On Sunday we got up bright and early and headed to church. The young deaf woman who has been attending regularly was there again and was particularly attentive during the sermon. I felt I provided a good interpretation although I need to ask Terri the signs for a few words (race, racial, prejudice among others).

Directly after church we drove down to San Antonio and spent the day on the Riverwalk until the Michael Buble concert started at 8pm. The weather was oddly nice in San Antonio despite it being rainy and cold in Austin when we left. The concert itself was very good. I wasn’t sure what to expect really as MB’s sound seems to target a large audience. If you’re not familiar with him, MB is a modern day Frank Sinatra. He has a jazz/big band sound that seems to appeal both to the younger teenie-bopper crowd as well as older folks like my grandmother. Given that diverse fan base I wasn’t sure if this was going to be a crowd surfing concert or a classical recital. Oddly enough it was a little of both. He had a live jazz band on stage and sang songs off both his major albums. There was only one song that Benjamin and I didn’t recognize. MB is a great entertainer. He didn’t just get up there and sing, he worked the crowd making jokes and such during the breaks between songs. The beginning of the show featured his fast songs that got the teenie-boppers rushing the stage (yes, rushing the stage) to take his picture. The tickets specifically mentioned that photography and recording of any kind was expressly prohibitive so Benjamin and I made a point to leave our camera and both cell phones in the car like good little citizens. Apparently not everyone was so inclined. Between one of the songs MB said “you know, you paid good money for these tickets, take as many pictures as you want” so of course, everyone did all throughout the performance. After a couple of songs the bouncers got the area in front of the stage cleared (which I’m sure the people in the first 5 rows who paid $$$$ for their tickets were glad of). He then switched into a slower song set and threw in two other fast songs at the very end (and the teenie-boppers rushed the stage again). Benjamin loved the performance and admitted that he would love to be one of the folks rushing the stage. I liked the music but would have enjoyed the concert more if the teenie-boppers had just stayed home. It illustrates again how different we are. All in all, the concert was well worth the price of the tickets. If you have a chance to see MB in concert, I highly recommend it.

Marathon Results – Take 4

Three weeks and 4 emails after the fact and I finally have official results for the Austin Freescale Marathon. As I mentioned in a previous post – the point of having an official time was to enable me to have a placing in the Austin Distance Challenge.

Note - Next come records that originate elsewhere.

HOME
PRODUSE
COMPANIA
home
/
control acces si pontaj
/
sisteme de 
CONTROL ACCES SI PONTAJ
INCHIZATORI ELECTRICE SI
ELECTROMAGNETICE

After some digging I found my splits. It looks as though they have my halfway time (2:42:34) and my 30k time (4:08:25) but not my 10k time and obviously not my finish time. I need to see about getting my chip checked out as I’m thinking it is defective.

Finally – closure!

Signing Music

As some of you may know, I’m proficient (but not fluent) in American Sign Language (ASL). I regularly interpret for the deaf at my church on Sundays. While I’ve had no formal training, I have taken several classes as the Austin Sign Language School (mostly vocabulary classes) and have interpreted for a few deaf individuals. I’ve considered taking the test and becoming certified in Texas however my receiving (ie: reading ASL) is very poor due to my lack of practice.

One of the things I love to sign is music. I don’t have much of a singing voice (that’s Benjamin’s department) but I have been told by both the deaf, interpreters, and others that I have a knack for signing music. In fact, just last Sunday a hearing woman came up to me after the church service and said that my interpreting was so beautiful that it almost brought her to tears. I, personally, think that’s over the top — but apparently it does move some people.

I should probably take a moment and describe a little bit about our church for you to better understand the rest of this post. I attend church at Gateway Community Church. It is a non-denominational church here in Austin that is very uncontemporary. Each and every Sunday the live band covers a song that 80% of the audience knows and would hear on the radio. To give you an idea, I’ve interpreted at least one song from each of the following: Madonna, Matchbox 20, Hootie and the Blowfish, U2 (lots of those), Green Day, Nickleback, Sherryl Crow, Alanis Morissette, The Police, Sting, The Eagles, Coldplay, and many, many more — you get the idea, this isn’t your normal Baptist Hymnal.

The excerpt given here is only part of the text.